(Input begins)
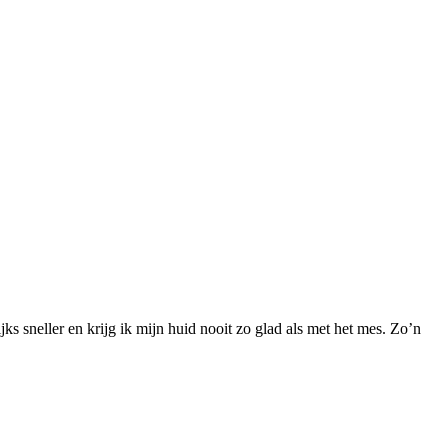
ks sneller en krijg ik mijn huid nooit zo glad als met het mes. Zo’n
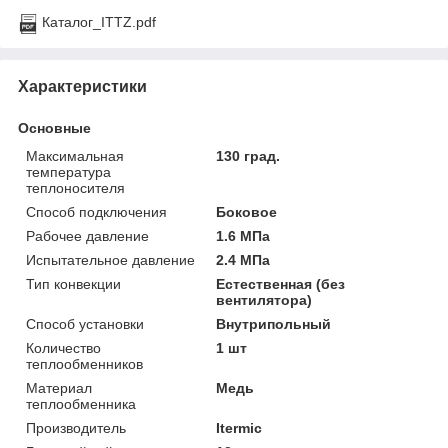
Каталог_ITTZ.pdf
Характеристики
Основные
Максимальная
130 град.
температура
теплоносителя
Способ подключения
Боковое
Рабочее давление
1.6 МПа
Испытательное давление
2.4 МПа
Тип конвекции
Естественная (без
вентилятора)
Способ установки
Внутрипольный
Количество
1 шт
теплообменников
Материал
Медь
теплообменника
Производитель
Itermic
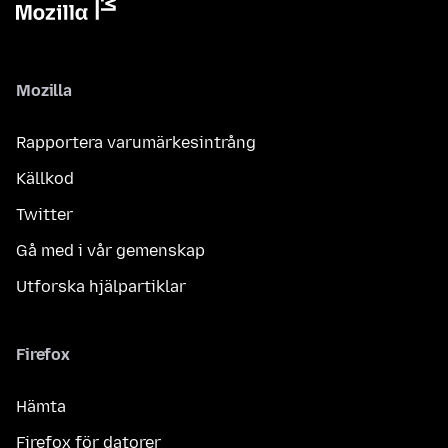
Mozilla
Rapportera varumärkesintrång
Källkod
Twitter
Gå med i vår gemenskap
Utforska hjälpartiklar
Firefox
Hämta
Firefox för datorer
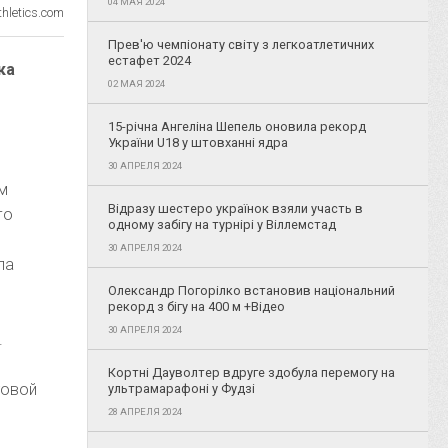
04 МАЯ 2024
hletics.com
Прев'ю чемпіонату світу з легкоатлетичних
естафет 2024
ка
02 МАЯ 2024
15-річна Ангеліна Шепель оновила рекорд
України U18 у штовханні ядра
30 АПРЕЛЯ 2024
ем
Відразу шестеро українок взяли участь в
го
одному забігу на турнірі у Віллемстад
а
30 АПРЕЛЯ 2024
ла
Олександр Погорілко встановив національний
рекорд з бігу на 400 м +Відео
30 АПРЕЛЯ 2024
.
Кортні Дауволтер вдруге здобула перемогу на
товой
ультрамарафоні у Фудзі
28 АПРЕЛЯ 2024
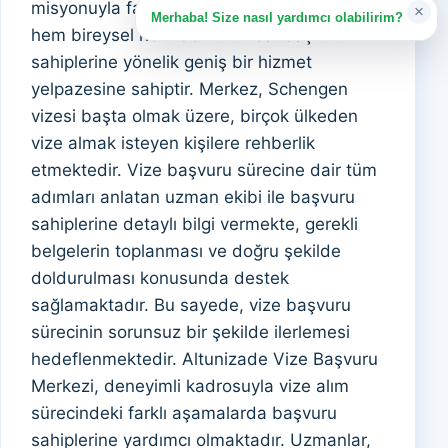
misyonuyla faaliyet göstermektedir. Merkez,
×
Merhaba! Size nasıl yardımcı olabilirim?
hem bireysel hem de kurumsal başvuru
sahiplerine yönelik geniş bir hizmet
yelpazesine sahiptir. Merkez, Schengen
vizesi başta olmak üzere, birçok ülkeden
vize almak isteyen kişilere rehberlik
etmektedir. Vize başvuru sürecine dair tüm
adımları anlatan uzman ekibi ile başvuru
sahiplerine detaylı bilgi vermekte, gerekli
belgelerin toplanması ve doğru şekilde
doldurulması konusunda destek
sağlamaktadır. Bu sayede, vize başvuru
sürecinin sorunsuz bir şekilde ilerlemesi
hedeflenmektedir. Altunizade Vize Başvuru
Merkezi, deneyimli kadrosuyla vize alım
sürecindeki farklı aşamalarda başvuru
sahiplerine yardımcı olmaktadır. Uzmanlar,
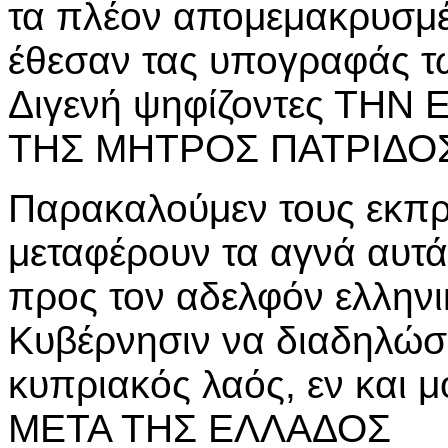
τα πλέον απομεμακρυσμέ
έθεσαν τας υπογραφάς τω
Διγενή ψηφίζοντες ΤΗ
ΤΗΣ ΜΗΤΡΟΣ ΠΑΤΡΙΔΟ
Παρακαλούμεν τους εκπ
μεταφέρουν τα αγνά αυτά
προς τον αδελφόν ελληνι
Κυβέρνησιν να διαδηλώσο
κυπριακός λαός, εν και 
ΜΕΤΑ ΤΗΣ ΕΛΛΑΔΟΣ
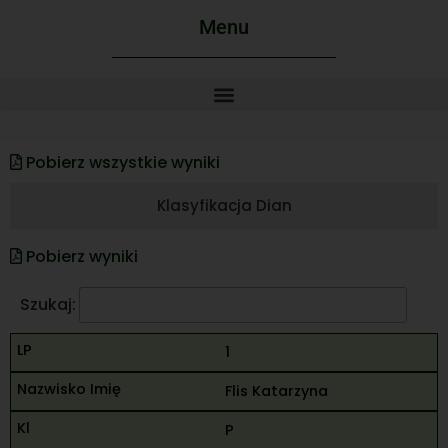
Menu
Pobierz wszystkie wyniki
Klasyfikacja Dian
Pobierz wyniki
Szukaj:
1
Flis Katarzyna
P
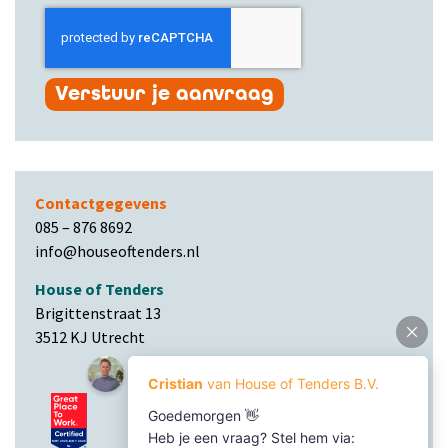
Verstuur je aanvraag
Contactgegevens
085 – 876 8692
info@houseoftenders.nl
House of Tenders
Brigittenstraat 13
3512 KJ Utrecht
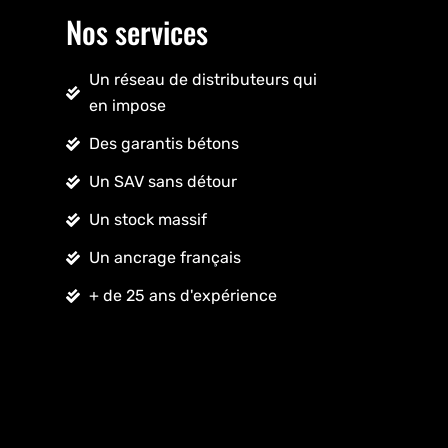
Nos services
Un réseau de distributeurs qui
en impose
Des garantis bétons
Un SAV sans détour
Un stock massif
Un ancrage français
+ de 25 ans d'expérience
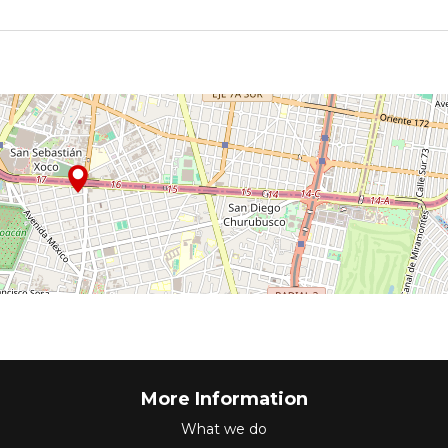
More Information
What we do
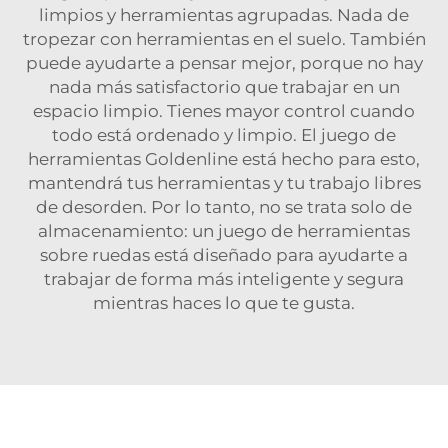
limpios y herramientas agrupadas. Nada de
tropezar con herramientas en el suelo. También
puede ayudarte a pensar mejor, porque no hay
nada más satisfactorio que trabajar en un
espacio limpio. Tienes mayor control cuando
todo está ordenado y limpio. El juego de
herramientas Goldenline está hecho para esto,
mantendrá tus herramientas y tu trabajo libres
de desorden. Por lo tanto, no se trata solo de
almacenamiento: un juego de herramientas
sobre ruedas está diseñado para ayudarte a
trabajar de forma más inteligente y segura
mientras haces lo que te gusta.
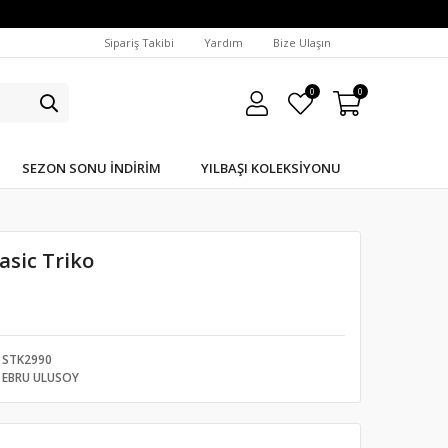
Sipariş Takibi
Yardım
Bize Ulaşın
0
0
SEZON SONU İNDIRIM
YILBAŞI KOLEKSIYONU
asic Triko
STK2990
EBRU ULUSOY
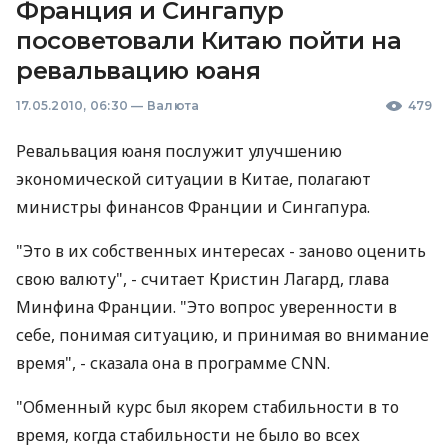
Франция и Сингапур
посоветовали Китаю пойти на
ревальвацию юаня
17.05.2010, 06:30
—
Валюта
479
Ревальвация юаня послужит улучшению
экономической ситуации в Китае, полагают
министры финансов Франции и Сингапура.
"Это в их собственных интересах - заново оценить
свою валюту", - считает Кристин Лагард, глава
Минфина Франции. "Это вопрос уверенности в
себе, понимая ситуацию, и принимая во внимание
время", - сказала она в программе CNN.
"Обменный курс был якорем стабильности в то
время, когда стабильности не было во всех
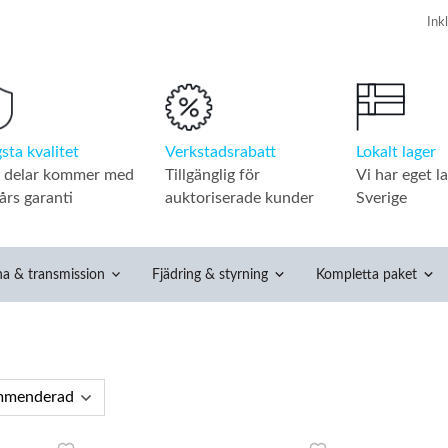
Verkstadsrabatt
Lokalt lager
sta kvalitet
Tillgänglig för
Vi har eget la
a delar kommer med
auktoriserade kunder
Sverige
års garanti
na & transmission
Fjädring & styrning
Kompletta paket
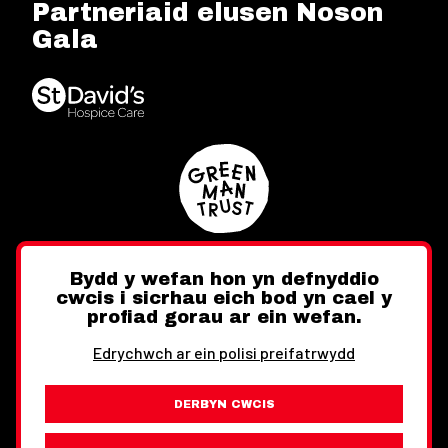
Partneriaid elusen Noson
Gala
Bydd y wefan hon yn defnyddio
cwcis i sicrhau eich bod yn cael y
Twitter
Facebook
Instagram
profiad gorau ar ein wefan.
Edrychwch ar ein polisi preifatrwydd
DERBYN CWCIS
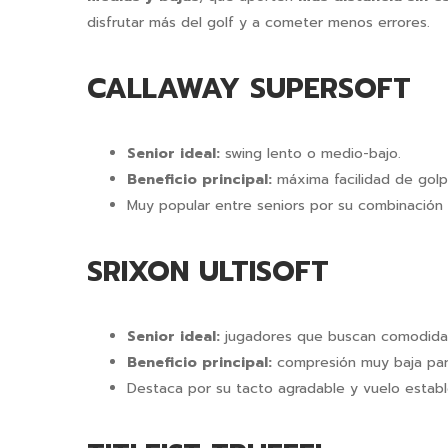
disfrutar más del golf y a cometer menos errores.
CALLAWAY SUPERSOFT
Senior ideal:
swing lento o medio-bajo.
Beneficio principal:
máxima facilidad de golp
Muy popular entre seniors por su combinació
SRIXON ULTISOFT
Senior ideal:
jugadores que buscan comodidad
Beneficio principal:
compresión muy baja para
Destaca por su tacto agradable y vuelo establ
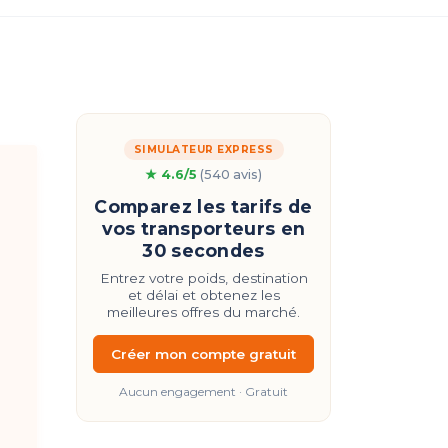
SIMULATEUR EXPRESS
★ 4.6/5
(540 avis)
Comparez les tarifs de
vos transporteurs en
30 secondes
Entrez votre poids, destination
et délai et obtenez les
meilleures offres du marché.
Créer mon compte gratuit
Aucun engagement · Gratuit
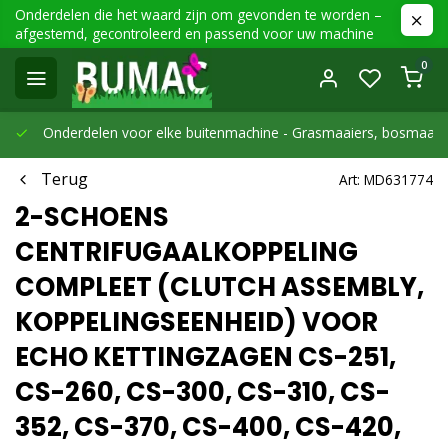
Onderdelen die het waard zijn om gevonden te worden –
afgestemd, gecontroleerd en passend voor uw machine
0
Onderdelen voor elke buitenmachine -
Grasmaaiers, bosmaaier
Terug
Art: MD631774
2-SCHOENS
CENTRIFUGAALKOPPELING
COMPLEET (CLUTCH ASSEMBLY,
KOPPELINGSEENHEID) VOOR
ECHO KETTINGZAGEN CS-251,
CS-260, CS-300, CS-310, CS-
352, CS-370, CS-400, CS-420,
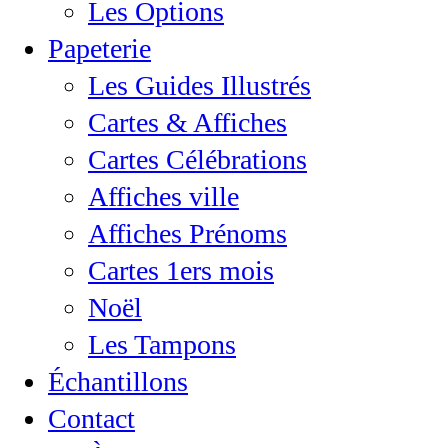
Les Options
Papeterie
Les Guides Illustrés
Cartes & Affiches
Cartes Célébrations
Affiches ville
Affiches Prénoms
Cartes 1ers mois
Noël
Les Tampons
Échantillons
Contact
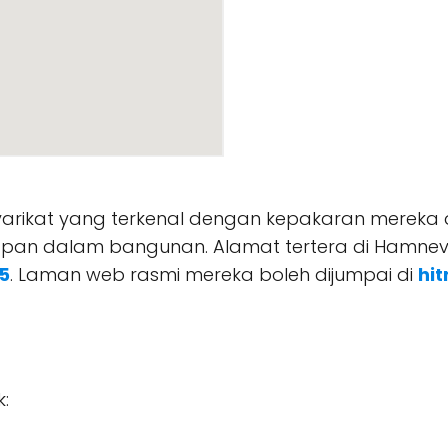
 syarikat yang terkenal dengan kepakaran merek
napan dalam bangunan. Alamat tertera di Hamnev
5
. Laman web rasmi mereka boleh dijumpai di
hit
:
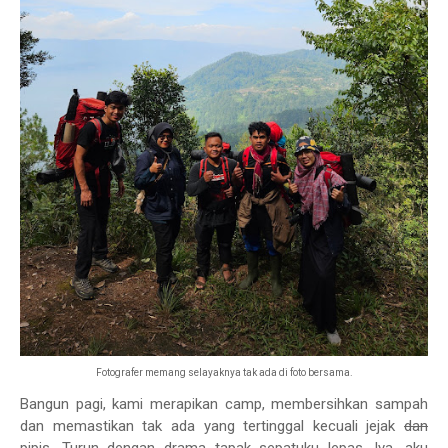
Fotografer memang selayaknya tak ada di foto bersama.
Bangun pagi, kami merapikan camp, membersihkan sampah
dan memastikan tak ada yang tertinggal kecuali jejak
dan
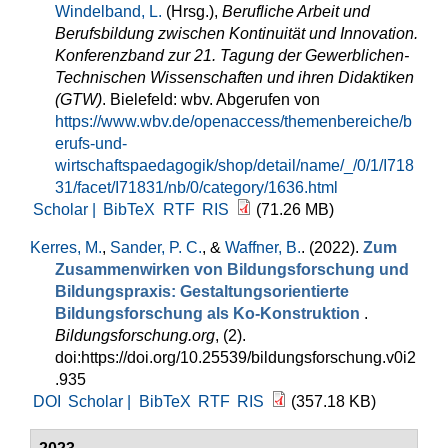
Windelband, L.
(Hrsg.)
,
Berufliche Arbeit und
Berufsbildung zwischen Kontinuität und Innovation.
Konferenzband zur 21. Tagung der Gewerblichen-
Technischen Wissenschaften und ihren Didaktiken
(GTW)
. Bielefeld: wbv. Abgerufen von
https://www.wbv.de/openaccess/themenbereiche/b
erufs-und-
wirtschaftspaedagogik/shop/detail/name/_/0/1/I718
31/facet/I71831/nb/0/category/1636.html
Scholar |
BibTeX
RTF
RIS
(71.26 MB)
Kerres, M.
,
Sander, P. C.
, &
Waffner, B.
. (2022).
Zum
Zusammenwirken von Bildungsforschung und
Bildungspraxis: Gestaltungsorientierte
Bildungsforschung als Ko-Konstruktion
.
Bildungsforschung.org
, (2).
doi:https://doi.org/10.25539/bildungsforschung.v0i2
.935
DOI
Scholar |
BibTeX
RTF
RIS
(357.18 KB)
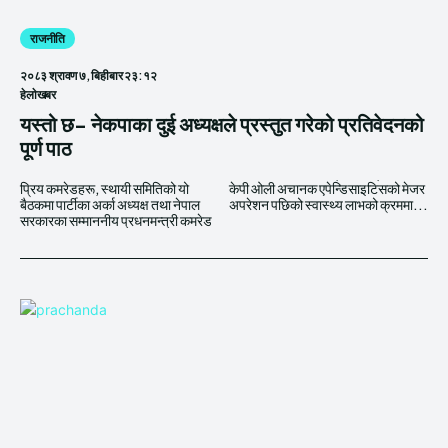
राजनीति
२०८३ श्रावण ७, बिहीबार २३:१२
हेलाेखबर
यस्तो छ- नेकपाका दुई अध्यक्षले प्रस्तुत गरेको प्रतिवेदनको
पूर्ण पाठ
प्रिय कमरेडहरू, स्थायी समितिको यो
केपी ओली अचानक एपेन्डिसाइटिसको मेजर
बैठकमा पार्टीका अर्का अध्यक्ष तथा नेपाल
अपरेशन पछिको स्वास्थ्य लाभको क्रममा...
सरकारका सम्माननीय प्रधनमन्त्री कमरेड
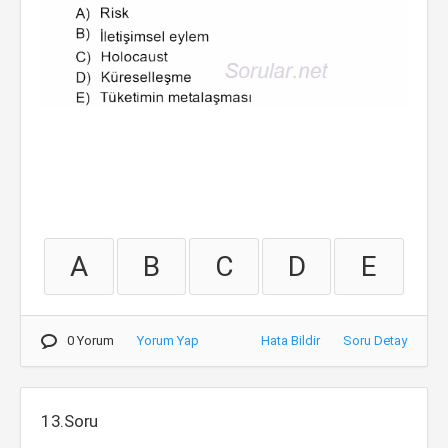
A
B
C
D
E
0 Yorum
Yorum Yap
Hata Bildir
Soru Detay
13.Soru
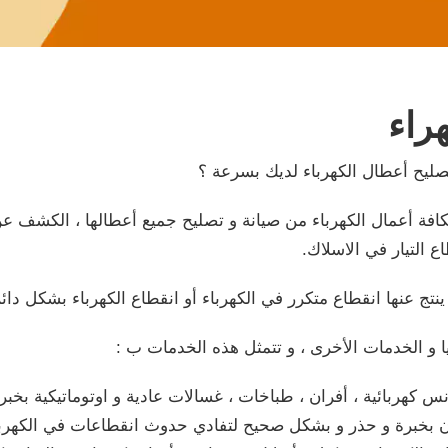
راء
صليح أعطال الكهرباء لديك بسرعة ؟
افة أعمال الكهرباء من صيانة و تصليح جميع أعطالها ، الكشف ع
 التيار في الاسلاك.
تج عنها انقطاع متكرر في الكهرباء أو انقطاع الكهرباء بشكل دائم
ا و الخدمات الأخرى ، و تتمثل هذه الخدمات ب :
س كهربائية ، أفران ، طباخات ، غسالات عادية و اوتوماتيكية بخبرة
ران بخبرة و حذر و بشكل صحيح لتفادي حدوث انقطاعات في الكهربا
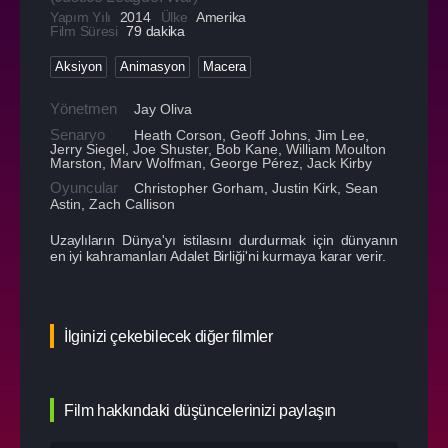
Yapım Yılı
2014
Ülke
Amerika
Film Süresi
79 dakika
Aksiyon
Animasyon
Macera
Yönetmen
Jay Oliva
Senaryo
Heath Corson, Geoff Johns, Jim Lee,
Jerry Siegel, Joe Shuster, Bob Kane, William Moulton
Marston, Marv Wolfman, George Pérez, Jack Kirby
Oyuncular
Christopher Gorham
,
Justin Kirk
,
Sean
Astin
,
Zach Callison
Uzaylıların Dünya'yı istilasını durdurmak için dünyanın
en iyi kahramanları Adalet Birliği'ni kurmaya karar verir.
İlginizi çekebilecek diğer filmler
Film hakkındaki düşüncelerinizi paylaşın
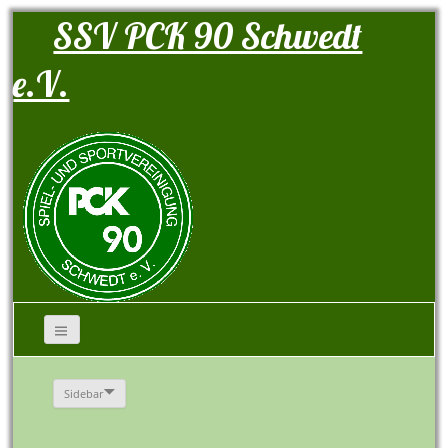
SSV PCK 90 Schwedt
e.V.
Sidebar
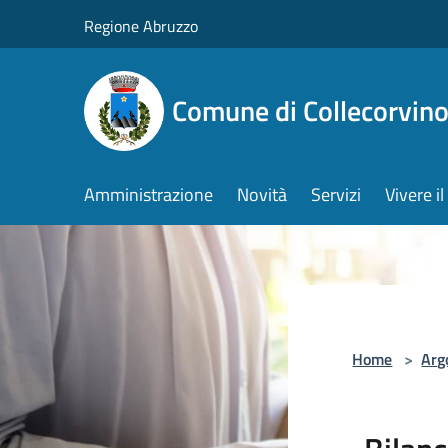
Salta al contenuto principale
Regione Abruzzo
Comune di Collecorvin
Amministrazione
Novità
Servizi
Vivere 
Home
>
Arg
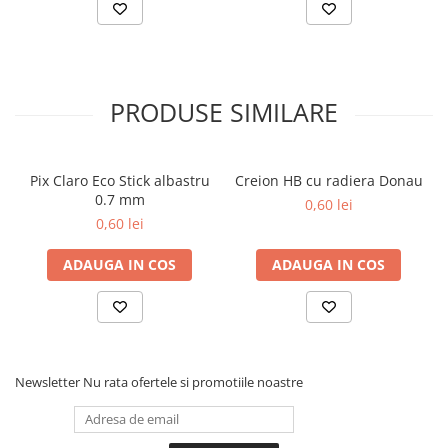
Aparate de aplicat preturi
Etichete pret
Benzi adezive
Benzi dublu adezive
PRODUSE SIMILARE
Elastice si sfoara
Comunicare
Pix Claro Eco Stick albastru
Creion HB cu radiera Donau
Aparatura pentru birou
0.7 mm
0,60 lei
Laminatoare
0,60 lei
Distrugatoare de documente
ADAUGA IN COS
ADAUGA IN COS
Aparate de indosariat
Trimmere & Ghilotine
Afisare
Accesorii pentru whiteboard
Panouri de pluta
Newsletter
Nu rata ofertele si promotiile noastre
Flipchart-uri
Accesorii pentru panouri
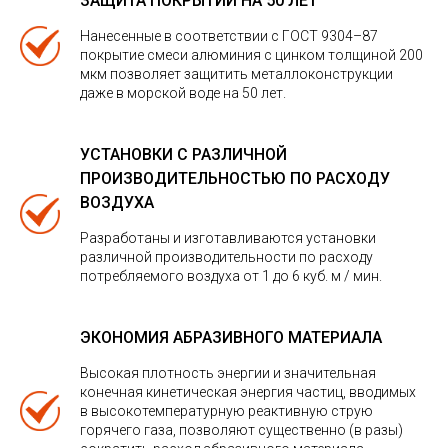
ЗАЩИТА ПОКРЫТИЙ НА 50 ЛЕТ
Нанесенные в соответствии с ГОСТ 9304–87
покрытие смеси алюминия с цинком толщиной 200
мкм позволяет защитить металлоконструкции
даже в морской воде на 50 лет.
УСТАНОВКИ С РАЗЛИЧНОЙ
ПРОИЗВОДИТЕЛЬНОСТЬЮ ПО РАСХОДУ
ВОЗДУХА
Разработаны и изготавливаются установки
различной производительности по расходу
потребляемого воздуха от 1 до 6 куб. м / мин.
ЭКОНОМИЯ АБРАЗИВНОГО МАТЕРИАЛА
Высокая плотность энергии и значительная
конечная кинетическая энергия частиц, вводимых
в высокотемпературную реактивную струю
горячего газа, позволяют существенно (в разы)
(Input ends)
*Problem to work on*
Read through the entries and count the lines where "sahiplerine" appears; respond with the number only.

*Answer for the task*
3